RECORDS SHOWN –
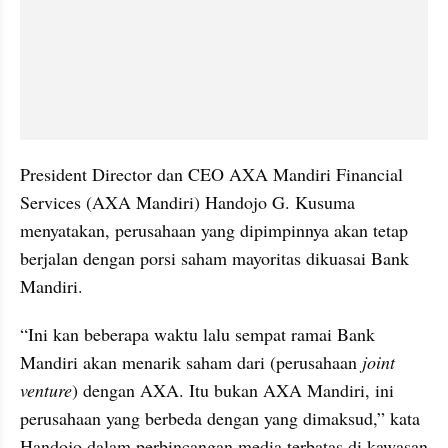
President Director dan CEO AXA Mandiri Financial 
Services (AXA Mandiri) Handojo G. Kusuma 
menyatakan, perusahaan yang dipimpinnya akan tetap 
berjalan dengan porsi saham mayoritas dikuasai Bank 
Mandiri.
“Ini kan beberapa waktu lalu sempat ramai Bank 
Mandiri akan menarik saham dari (perusahaan 
joint 
venture
) dengan AXA. Itu bukan AXA Mandiri, ini 
perusahaan yang berbeda dengan yang dimaksud,” kata 
Handojo dalam perbincangan media terbatas di kawasan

BRIEF – Write out, word for word, every line from the one containing "Services (AXA Mandiri) Handojo G. Kusuma" through the last line of the records above.

SOLUTION FOR THIS EXERCISE –
Services (AXA Mandiri) Handojo G. Kusuma 
menyatakan, perusahaan yang dipimpinnya akan tetap 
berjalan dengan porsi saham mayoritas dikuasai Bank 
Mandiri.
“Ini kan beberapa waktu lalu sempat ramai Bank 
Mandiri akan menarik saham dari (perusahaan 
joint 
venture
) dengan AXA. Itu bukan AXA Mandiri, ini 
perusahaan yang berbeda dengan yang dimaksud,” kata 
Handojo dalam perbincangan media terbatas di kawasan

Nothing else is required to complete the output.